*EXERCISE BRIEF*:
In the material below, the lines between the one holding "File Size (229, 237)" and the one holding "Системы видеоконференций с USB (511, 664)", inclusive, are to be set down word for word. Pictures stay out.

*GIVEN RECORDS*:
■ ■ ■

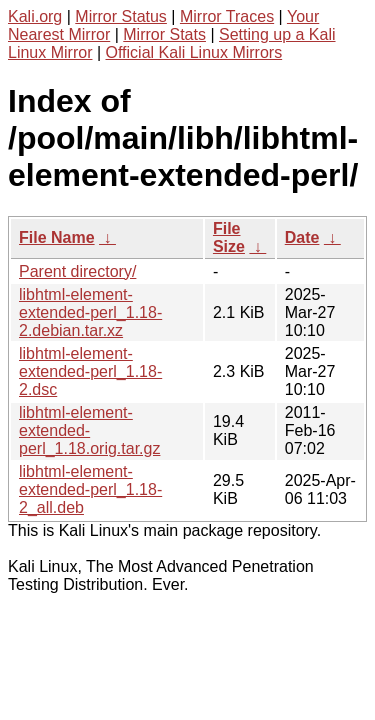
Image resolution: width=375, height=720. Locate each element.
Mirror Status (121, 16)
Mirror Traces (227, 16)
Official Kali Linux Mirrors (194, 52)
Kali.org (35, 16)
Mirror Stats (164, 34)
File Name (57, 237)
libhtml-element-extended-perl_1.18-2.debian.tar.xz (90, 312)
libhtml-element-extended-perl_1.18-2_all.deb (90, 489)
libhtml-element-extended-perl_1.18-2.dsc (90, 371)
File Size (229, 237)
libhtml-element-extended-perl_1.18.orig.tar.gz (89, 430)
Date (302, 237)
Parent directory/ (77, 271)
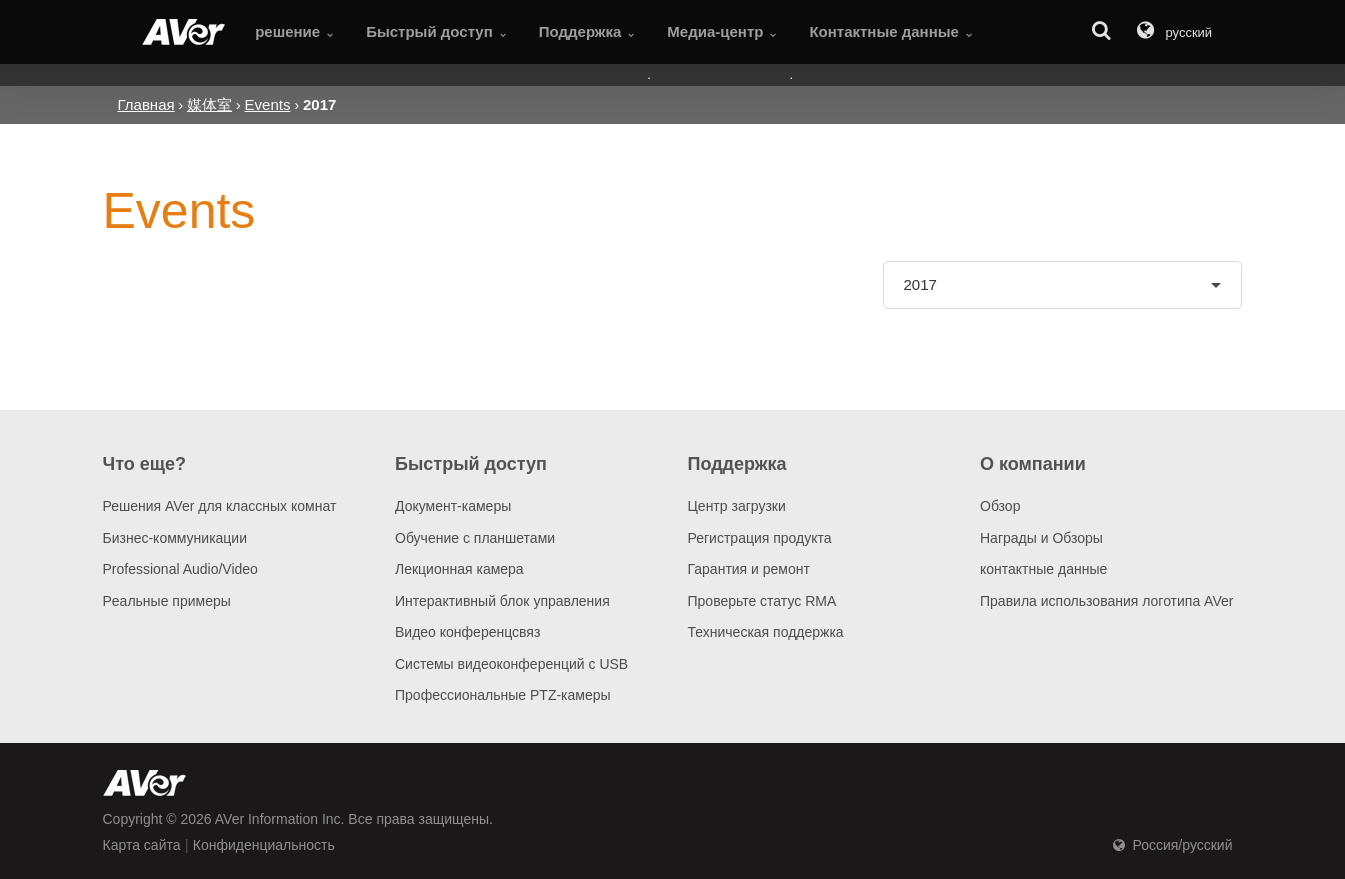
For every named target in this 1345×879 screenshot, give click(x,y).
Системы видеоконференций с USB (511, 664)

■ ■ ■

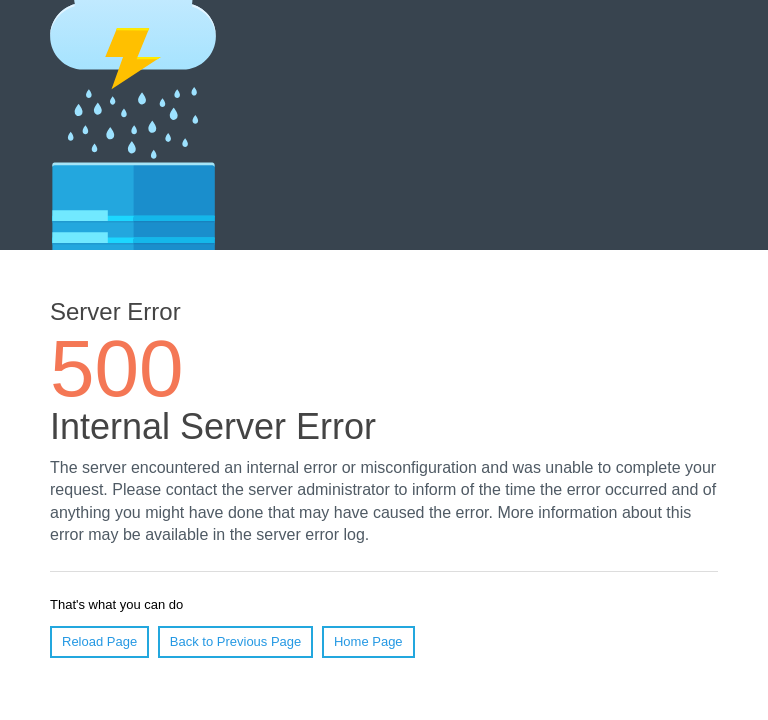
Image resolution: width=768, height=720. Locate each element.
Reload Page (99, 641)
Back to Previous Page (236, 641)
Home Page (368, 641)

■ ■ ■

*RESULT BELOW*:
File Size (229, 237)
libhtml-element-extended-perl_1.18.orig.tar.gz (89, 430)
Date (302, 237)
Parent directory/ (77, 271)
For every named target in this 1345×879 screenshot, give click(x,y).
Системы видеоконференций с USB (511, 664)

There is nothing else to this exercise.